● Problem statement
A faithful copy of every record is needed here. Images must not appear in it.

● Extracted material
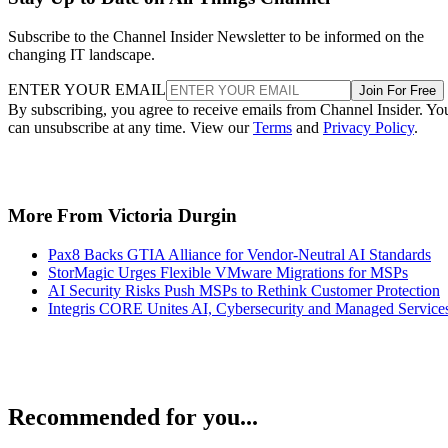
Subscribe to the Channel Insider Newsletter to be informed on the
changing IT landscape.
ENTER YOUR EMAIL
Join For Free
By subscribing, you agree to receive emails from Channel Insider. Yo
can unsubscribe at any time. View our
Terms
and
Privacy Policy
.
More From Victoria Durgin
Pax8 Backs GTIA Alliance for Vendor-Neutral AI Standards
StorMagic Urges Flexible VMware Migrations for MSPs
AI Security Risks Push MSPs to Rethink Customer Protection
Integris CORE Unites AI, Cybersecurity and Managed Service
Recommended for you...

● Task response
Subscribe to the Channel Insider Newsletter to be informed on the
changing IT landscape.
ENTER YOUR EMAIL
Join For Free
By subscribing, you agree to receive emails from Channel Insider. Yo
can unsubscribe at any time. View our
Terms
and
Privacy Policy
.
More From Victoria Durgin
Pax8 Backs GTIA Alliance for Vendor-Neutral AI Standards
StorMagic Urges Flexible VMware Migrations for MSPs
AI Security Risks Push MSPs to Rethink Customer Protection
Integris CORE Unites AI, Cybersecurity and Managed Service
Recommended for you...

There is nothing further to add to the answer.